From: Quantitative polymerase chain reaction analysis by deconvolution of internal standard

Figure 5

Geometric model explanation for the differing values of Ψ and E. If two sample amplifications are exponential with the same constant efficiency, then Ψ = E because the dilution factor (segment DA) and cycle spacing Δc q (segment EC) predict the slopes in the trapezoidal figure. However, if the efficiencies drop steadily with cycle number (solid lines) then dilution can result in an increase in geometric mean efficiency (AC has a greater slope than DE).
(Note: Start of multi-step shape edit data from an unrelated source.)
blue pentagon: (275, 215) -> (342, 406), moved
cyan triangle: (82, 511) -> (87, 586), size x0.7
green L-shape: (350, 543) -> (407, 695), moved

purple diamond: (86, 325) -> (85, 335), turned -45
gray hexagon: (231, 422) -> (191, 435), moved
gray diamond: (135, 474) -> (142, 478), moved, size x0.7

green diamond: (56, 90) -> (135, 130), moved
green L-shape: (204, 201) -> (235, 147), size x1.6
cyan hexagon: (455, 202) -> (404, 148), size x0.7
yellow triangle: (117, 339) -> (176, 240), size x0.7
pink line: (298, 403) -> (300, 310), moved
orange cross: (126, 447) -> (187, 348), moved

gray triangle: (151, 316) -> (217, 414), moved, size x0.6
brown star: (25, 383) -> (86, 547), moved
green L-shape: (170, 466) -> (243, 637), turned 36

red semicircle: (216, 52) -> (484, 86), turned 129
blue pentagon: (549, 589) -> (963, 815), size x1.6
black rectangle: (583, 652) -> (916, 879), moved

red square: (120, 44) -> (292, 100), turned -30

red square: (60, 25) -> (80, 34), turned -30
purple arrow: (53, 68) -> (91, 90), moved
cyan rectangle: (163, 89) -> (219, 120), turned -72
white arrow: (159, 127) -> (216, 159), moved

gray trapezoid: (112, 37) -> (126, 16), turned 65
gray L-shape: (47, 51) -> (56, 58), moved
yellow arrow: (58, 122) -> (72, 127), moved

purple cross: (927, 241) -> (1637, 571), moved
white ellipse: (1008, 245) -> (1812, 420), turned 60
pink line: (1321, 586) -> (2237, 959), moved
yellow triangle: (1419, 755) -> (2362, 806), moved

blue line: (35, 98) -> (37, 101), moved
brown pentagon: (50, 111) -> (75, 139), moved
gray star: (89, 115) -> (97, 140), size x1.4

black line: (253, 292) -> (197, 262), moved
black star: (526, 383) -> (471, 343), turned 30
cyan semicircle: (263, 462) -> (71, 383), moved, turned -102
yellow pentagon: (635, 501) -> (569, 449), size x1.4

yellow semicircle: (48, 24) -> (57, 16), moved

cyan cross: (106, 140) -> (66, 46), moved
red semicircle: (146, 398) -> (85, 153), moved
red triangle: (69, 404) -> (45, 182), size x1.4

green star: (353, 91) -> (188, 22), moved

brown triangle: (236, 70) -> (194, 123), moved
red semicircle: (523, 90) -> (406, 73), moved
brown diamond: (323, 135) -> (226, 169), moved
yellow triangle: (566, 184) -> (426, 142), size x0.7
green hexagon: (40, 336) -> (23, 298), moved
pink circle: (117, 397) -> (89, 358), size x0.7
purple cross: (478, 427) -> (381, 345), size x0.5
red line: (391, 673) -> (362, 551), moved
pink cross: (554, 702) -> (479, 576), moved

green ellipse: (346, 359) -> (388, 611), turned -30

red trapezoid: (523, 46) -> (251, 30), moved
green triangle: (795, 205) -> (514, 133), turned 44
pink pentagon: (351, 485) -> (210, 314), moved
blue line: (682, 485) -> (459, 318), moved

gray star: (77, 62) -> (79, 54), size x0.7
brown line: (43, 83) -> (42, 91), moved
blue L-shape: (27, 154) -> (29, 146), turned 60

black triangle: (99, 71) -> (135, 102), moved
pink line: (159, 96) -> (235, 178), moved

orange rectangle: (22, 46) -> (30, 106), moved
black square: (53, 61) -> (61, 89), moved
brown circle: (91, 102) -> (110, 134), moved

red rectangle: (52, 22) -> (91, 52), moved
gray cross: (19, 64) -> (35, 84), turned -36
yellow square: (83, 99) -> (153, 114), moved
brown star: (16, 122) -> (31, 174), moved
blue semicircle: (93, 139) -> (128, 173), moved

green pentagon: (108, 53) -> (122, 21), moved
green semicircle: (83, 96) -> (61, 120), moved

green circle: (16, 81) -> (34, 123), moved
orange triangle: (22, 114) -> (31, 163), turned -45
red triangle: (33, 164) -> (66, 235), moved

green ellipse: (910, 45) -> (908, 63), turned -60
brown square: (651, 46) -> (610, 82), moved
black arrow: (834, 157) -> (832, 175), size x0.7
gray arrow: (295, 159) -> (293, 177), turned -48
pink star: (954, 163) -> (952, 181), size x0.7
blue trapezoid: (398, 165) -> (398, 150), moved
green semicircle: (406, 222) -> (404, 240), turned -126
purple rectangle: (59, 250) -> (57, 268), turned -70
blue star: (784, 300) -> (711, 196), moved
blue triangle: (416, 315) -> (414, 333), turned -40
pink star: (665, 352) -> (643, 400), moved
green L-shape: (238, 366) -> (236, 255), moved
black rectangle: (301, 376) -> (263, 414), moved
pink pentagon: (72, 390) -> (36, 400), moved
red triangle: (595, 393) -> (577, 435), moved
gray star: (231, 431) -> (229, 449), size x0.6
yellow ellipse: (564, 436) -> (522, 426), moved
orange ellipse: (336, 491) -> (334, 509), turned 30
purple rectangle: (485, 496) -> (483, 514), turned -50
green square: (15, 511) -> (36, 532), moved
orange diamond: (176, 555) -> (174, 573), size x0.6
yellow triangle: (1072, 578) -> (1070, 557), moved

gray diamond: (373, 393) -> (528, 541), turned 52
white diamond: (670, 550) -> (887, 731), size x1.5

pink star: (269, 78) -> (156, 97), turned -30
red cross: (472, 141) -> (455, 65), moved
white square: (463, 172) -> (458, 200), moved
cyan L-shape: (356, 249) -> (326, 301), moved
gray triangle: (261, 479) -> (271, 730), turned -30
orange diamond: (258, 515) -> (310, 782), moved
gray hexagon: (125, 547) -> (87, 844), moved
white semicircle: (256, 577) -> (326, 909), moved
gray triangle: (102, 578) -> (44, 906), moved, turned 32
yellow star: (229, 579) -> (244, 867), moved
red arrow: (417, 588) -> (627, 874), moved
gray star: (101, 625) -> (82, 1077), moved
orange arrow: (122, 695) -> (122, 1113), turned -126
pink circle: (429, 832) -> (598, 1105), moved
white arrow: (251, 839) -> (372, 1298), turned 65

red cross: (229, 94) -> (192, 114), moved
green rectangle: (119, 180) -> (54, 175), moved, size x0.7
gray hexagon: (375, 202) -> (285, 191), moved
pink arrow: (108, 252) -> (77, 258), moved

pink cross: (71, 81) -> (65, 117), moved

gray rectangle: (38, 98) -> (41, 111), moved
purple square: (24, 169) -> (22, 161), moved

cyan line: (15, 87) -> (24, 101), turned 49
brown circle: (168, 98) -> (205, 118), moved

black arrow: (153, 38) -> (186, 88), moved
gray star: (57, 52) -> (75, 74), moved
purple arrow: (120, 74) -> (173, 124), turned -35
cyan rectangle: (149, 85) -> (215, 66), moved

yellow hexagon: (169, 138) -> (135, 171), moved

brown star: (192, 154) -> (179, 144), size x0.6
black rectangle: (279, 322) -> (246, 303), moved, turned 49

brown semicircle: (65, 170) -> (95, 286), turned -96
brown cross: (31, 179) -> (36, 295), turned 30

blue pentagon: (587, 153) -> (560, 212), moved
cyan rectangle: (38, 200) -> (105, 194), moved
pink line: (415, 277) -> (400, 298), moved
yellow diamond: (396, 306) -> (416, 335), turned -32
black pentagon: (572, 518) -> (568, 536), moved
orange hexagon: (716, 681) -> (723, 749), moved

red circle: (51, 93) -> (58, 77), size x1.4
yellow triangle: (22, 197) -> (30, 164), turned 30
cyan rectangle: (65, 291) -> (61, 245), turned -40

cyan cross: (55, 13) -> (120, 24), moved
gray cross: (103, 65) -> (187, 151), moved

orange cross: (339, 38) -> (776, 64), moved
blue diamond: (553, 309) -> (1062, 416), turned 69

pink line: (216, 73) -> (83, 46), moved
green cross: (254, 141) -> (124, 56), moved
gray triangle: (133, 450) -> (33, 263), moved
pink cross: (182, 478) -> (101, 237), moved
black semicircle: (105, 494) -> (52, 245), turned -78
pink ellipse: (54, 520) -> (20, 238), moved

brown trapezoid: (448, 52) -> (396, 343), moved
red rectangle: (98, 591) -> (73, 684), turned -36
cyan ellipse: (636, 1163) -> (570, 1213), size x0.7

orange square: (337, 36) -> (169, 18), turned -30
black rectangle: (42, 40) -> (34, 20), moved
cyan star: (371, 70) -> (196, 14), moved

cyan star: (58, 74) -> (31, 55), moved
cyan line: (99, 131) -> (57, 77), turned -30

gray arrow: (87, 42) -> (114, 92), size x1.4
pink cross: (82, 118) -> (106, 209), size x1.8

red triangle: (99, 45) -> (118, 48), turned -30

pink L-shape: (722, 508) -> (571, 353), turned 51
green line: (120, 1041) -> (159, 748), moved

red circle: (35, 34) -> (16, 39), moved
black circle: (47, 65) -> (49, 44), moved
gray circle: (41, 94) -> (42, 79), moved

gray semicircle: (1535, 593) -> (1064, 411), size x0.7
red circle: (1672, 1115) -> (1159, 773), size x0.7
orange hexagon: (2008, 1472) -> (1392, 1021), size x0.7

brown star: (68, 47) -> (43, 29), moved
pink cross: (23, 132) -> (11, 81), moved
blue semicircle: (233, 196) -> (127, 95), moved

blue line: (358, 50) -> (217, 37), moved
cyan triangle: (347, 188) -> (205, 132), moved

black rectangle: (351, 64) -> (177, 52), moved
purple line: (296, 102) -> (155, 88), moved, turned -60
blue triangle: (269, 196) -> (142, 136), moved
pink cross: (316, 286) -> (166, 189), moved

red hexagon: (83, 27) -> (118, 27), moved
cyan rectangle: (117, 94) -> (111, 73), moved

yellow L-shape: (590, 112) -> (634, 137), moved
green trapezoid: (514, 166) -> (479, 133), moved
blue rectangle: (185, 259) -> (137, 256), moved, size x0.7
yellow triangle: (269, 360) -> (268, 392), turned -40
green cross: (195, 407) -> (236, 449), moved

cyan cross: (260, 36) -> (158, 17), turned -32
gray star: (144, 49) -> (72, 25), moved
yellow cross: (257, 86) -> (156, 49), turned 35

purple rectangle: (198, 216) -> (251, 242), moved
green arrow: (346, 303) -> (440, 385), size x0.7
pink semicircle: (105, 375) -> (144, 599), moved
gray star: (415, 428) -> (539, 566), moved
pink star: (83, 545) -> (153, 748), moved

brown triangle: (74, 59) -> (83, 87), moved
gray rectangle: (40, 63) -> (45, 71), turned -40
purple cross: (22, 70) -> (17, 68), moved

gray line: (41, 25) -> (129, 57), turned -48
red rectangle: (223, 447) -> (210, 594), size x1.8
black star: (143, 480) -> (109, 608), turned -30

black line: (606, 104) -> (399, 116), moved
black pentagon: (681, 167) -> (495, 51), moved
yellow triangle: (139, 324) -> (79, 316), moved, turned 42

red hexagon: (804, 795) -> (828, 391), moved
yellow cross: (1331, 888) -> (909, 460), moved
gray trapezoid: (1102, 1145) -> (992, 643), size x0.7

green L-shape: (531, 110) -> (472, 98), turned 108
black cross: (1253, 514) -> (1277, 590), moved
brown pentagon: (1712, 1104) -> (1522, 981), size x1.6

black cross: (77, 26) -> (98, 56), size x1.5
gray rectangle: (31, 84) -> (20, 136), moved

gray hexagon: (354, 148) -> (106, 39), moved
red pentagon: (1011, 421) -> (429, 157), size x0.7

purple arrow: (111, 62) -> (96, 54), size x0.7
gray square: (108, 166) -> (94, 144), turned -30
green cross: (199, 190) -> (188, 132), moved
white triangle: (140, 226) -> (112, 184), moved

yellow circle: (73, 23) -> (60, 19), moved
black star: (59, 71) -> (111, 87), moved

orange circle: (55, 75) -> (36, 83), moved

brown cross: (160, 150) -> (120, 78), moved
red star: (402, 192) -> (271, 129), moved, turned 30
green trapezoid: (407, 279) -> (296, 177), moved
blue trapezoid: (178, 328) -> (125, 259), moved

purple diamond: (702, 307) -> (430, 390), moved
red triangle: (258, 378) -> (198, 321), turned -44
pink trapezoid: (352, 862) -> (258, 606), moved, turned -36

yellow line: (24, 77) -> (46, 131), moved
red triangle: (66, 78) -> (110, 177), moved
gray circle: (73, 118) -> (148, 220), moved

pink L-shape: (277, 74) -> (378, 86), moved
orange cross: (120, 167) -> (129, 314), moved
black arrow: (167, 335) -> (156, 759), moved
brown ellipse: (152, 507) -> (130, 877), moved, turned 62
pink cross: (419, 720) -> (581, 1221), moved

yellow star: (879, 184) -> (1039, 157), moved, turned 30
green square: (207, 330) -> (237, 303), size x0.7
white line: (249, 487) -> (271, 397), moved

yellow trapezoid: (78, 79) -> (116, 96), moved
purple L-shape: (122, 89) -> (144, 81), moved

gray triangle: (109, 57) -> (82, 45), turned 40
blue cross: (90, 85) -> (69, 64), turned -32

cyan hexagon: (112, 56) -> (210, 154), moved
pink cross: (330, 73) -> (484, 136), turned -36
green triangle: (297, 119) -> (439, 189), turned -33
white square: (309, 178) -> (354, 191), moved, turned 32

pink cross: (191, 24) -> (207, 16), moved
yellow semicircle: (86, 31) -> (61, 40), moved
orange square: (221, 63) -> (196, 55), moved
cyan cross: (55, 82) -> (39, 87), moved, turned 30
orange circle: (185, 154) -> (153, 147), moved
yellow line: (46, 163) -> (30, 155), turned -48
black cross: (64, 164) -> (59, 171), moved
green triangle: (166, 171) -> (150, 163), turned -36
Note that Ψ = 1.87 is established and preserved after 7 cycles, as the spacing DB = EC, and overestimates both E DE = 1.70 and E AC = 1.74. The modelled synthesis of product is determined by a recursive function A n = A n-1 (1 + α n X n ) where A n represents the concentration of two complementary strands at the end of cycle n, α n = K A (P n-1 )2/(1 + K A (P n-1 )2) is the primer-annealed fraction and X n = log10(A n-1 )/(log10(A n-1 ) + I1/2) is the fraction extended by polymerase. P n is the concentration of each primer at the end of cycle n (assumed to be consumed at the same rate, and initiated with P 0 = 2.5 pmoles), K A = 50 pmole-2 is an annealing constant, I1/2 = -1 is an inhibition constant, and the reaction volume unit arbitrarily set to 1. A and D on the ordinate axis represent log10(A 0 ) = -7.778 (104 copies) and log10(A 0 ) = -5.778 (106 copies), respectively, and the threshold line EC has log10(A n ) = -0.5 (1.9 × 1011 copies).